Rob, James, and I visited a local retail client this week to take a look at their existing slide shoe sorter in operation. The system includes a 7:1 sawtooth conveyor merge and a large scan station upstream of the sorter.
This particular sorter operates at speeds as high as 550 feet per minute. Most of the packages come in at the receiving end of the warehouse and go to the sorter for immediate dispatch to the retail stores the warehouse serves. Some packages go to inventory in the warehouse.
To meet the production goals, the conveyor merge, scanner, and sorter must operate with precision and reliability. The system design is critical, but the PLC programmer plays a key role.
Let’s take a look at some numbers. Assume that the average package occupies 12″ of conveyor space. Assume also that the designed gap between packages is 12″. Including the gap, each package takes up 2 feet. The maximum throughput at 550 feet per minute is 275 packages per minute. Reducing the gap increases throughput, but requires more operating precision. A 1″ reduction in the gap means that each package occupies only 23″, and increases throughput to 287 packages per minute. Taking the gap to 8″ increases throughput to 330 packages per minute. The additional 55 packages per minute adds almost 80,000 packages in 24 hours of operation.
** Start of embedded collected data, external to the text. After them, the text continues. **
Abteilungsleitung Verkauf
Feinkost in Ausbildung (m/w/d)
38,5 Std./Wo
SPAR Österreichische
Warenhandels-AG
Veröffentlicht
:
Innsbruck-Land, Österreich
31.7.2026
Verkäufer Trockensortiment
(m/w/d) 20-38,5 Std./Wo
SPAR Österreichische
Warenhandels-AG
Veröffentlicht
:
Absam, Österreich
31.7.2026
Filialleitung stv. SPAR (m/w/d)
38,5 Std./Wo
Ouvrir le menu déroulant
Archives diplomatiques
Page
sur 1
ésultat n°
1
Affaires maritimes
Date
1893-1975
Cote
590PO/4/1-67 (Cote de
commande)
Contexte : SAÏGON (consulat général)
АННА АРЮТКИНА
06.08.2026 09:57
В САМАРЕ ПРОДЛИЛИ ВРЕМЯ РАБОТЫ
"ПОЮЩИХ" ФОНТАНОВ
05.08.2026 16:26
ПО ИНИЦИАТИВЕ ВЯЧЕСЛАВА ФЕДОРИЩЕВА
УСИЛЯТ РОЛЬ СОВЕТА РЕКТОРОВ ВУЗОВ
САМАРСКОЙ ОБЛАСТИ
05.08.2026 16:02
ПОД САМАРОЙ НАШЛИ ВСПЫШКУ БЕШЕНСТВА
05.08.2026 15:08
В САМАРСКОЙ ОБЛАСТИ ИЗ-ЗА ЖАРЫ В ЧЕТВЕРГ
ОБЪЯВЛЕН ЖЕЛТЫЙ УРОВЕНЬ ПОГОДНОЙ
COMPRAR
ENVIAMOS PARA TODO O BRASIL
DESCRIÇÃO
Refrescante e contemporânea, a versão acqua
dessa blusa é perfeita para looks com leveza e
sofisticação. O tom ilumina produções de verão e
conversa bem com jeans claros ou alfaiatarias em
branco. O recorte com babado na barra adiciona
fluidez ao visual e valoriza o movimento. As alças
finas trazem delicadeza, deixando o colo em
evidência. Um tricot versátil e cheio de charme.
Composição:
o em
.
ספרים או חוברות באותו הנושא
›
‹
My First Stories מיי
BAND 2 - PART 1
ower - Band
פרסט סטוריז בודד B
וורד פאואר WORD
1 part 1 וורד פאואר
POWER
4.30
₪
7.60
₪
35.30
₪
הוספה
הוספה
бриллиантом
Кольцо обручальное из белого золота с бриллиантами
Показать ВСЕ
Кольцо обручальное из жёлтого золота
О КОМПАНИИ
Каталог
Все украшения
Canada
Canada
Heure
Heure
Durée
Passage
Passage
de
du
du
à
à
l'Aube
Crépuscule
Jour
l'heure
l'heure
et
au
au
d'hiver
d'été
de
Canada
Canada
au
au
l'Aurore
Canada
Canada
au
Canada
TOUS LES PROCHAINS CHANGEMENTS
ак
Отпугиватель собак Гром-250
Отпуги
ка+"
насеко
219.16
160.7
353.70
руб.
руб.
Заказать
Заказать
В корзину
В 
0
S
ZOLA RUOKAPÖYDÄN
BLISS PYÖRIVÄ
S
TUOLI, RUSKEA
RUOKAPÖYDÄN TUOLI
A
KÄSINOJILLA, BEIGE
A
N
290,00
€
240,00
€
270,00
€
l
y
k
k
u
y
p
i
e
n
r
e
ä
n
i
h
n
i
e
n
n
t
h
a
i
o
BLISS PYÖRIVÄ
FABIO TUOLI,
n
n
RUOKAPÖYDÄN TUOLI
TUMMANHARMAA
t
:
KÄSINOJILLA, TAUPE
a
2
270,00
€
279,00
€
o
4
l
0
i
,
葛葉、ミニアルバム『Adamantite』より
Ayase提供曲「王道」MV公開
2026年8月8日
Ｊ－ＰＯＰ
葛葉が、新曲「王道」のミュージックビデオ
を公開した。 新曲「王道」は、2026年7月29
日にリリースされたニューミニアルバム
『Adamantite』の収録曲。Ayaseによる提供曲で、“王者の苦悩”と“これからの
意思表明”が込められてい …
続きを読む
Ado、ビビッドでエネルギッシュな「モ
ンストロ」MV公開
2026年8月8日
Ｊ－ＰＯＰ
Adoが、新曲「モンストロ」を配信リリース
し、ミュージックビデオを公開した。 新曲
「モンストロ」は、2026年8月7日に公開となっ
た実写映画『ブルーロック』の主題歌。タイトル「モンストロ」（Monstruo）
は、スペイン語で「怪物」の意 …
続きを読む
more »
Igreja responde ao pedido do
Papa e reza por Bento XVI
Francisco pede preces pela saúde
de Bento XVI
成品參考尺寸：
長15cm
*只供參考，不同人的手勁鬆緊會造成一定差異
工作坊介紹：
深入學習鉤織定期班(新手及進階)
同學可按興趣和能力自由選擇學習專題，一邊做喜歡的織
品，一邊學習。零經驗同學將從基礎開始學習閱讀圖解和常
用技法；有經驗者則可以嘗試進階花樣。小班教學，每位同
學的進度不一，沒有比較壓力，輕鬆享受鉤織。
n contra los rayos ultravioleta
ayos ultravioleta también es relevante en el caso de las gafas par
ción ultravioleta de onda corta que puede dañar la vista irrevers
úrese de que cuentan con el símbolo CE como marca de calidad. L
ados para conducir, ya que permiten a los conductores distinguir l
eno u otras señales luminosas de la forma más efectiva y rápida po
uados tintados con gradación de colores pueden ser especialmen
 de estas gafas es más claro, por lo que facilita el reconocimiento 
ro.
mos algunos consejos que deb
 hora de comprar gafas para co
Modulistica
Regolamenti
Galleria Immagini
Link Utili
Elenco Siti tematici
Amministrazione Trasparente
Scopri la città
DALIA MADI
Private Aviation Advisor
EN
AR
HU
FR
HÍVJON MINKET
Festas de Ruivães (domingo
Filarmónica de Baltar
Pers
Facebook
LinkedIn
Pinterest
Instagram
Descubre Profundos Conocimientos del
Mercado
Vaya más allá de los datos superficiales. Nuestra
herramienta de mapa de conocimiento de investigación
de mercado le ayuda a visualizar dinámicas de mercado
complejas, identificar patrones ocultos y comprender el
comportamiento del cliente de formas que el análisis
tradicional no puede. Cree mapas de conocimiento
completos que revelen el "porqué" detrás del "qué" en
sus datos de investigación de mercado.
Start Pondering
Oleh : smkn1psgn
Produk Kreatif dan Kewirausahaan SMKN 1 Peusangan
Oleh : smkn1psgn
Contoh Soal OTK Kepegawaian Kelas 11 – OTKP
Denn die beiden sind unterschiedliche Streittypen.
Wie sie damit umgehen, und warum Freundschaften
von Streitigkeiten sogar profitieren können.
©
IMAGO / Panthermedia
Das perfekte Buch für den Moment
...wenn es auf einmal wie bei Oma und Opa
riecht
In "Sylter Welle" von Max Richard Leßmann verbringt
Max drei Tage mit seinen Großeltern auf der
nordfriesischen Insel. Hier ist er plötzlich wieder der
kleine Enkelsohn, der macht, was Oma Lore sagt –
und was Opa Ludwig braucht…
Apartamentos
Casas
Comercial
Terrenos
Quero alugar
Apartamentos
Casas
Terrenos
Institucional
Accuracy matters. A loss of just 5% of production, in this case, reduces throughput to 261 packages per minute. Assuming a 24-hour operation, the loss is almost 20,000 packages per day. Put a dollar value on that and it’s easy to see the importance of precision. The conveyor merge, the scanner and the sorter all have to operate at peak efficiency.
Production losses come from several different inefficiencies. At the conveyor merge, the different lanes must be staged so the gap between packages is correct. Too large a gap means that there is too much vacant space on the conveyor. If the desired gap is 12″, but the actual gap is 14″, the maximum production rate becomes 254 packages per minute. The loss is 7.6%.
At 550 feet per minutes, the conveyor travels 2 inches in less than 0.2 seconds, so you can see how easily the proper gapping can be lost.
Conveyor merge errors often result in jams where packages crash together and block traffic. Clearing the jam takes time and costs production.
Misreads at the scanner also affect production. Each misread package costs time, whether because the package recirculates or requires action by an operator.
Successful high-speed sortation requires excellence in design, installation, programming, and operations. You should be sure to select the right team for the mechanical and conveyor integration, the controls system integration, the installation (both mechanical and electrical), and for your operations. Done poorly, you get headaches. Done well, your investment earns a handsome reward.